The collapse of social cohesion wrecks the middle class leading to political radicalism and gang power. Political instability and social instability form a violent cycle which drive each other. The migrants heading north carry their radical politics with them. And the organized criminals who accompany them set up shop and quickly transform political instability into social instability.
That is what is tearing apart America.
Mexico began the great tradition of dumping its social problems in America over a century ago. These days it’s become an extremely profitable endeavor with billions in remittances pouring back in. Latin American countries export unskilled labor and gang members, and get back billions of dollars.
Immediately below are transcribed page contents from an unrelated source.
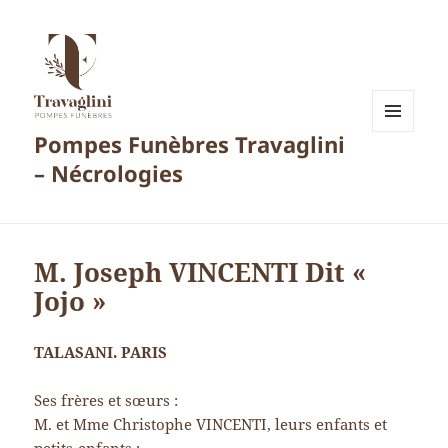
Pompes Funèbres Travaglini
MENU
ET
– Nécrologies
WIDGETS
M. Joseph VINCENTI Dit «
Jojo »
TALASANI. PARIS
Ses frères et sœurs :
M. et Mme Christophe VINCENTI, leurs enfants et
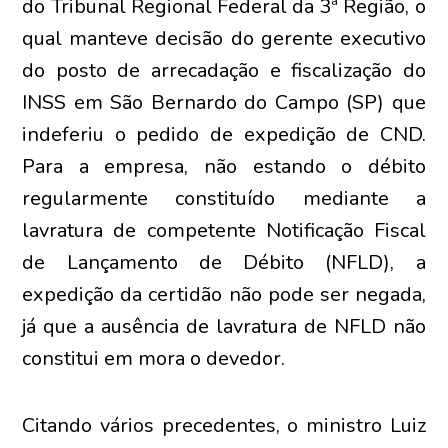
do Tribunal Regional Federal da 3ª Região, o
qual manteve decisão do gerente executivo
do posto de arrecadação e fiscalização do
INSS em São Bernardo do Campo (SP) que
indeferiu o pedido de expedição de CND.
Para a empresa, não estando o débito
regularmente constituído mediante a
lavratura de competente Notificação Fiscal
de Lançamento de Débito (NFLD), a
expedição da certidão não pode ser negada,
já que a ausência de lavratura de NFLD não
constitui em mora o devedor.
Citando vários precedentes, o ministro Luiz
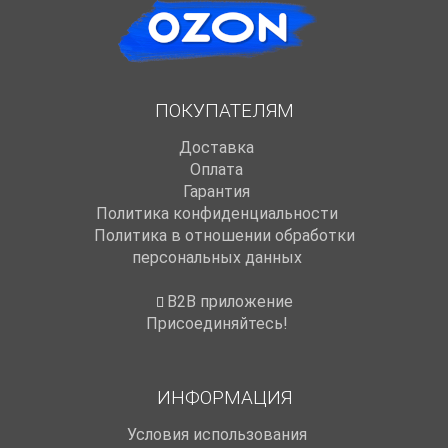
ПОКУПАТЕЛЯМ
Доставка
Оплата
Гарантия
Политика конфиденциальности
Политика в отношении обработки
персональных данных
B2B приложение
Присоединяйтесь!
ИНФОРМАЦИЯ
Условия использования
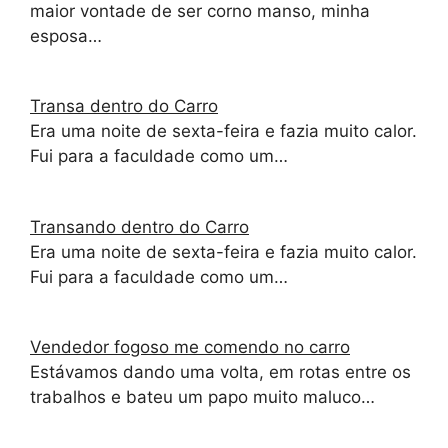
maior vontade de ser corno manso, minha
esposa…
Transa dentro do Carro
Era uma noite de sexta-feira e fazia muito calor.
Fui para a faculdade como um…
Transando dentro do Carro
Era uma noite de sexta-feira e fazia muito calor.
Fui para a faculdade como um…
Vendedor fogoso me comendo no carro
Estávamos dando uma volta, em rotas entre os
trabalhos e bateu um papo muito maluco…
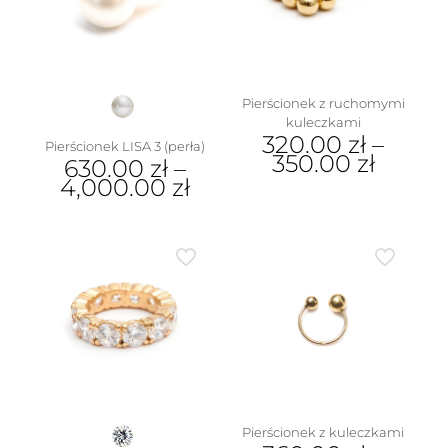
wybrać
wybrać
na
na
stronie
stronie
produktu
produktu
Pierścionek z ruchomymi
kuleczkami
320.00
zł
–
Pierścionek LISA 3 (perła)
350.00
zł
630.00
zł
–
4,000.00
zł
Ten
produkt
Ten
ma
produkt
wiele
ma
wariantów.
wiele
Opcje
wariantów.
można
Opcje
wybrać
można
na
wybrać
stronie
na
produktu
stronie
produktu
Pierścionek z kuleczkami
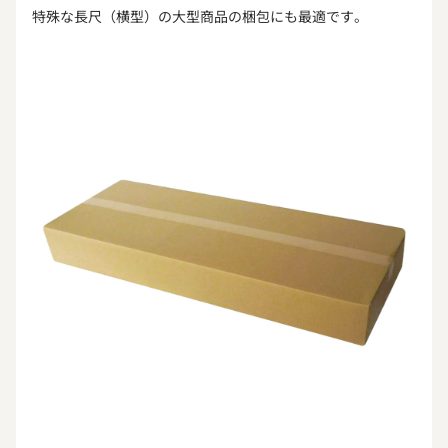
特殊な長尺（横型）の大型商品の梱包にも最適です。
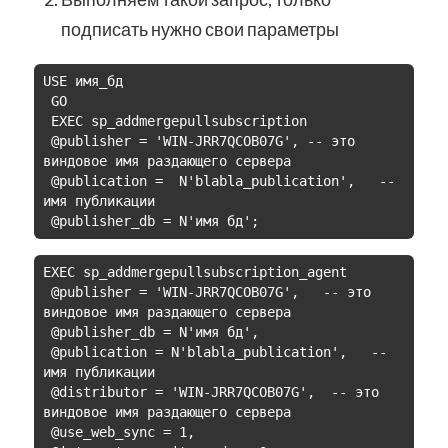
подписать нужно свои параметры
USE имя_бд

 GO

 EXEC sp_addmergepullsubscription

 @publisher = 'WIN-JRR7QCOB07G', -- это 
виндовое имя раздающего сервера

 @publication =  N'blabla_publication',   -- 
имя публикации

 @publisher_db = N'имя бд';
EXEC sp_addmergepullsubscription_agent

 @publisher = 'WIN-JRR7QCOB07G',   -- это 
виндовое имя раздающего сервера

 @publisher_db = N'имя бд',

 @publication = N'blabla_publication',   -- 
имя публикации

 @distributor = 'WIN-JRR7QCOB07G',  -- это 
виндовое имя раздающего сервера

 @use_web_sync = 1,
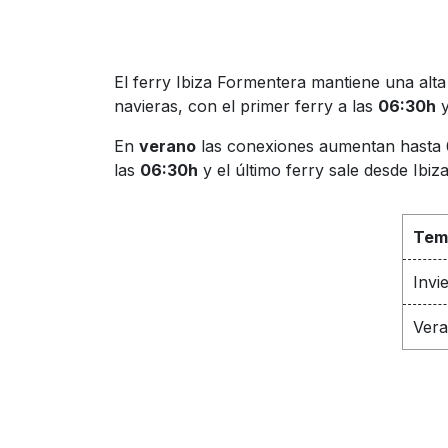
El ferry Ibiza Formentera mantiene una alt
navieras, con el primer ferry a las
06:30h
y
En
verano
las conexiones aumentan hasta 60
las
06:30h
y el último ferry sale desde Ibiz
Tem
Invi
Vera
It’s a great deal for them. And a terrible deal for us.
Honduras and El Salvador don’t care if Trump cuts off its foreign aid. Not when remittances make up a fifth of their GDPs. The more of their citizens they get across the border and onto our social services, the more money their countries have. It’s not just the migrants who are exploiting the United States to avoid the social collapse of their countries. Latin American countries are exploiting America wholesale.
And, like a drowning swimmer, they are dragging us down with them even while we try to rescue them.
Latin America is collapsing. But, like the Leaning Tower of Pisa, it’s always collapsing. Its people have learned to live like that. If we don’t secure our borders, we’ll have to learn to live that way too.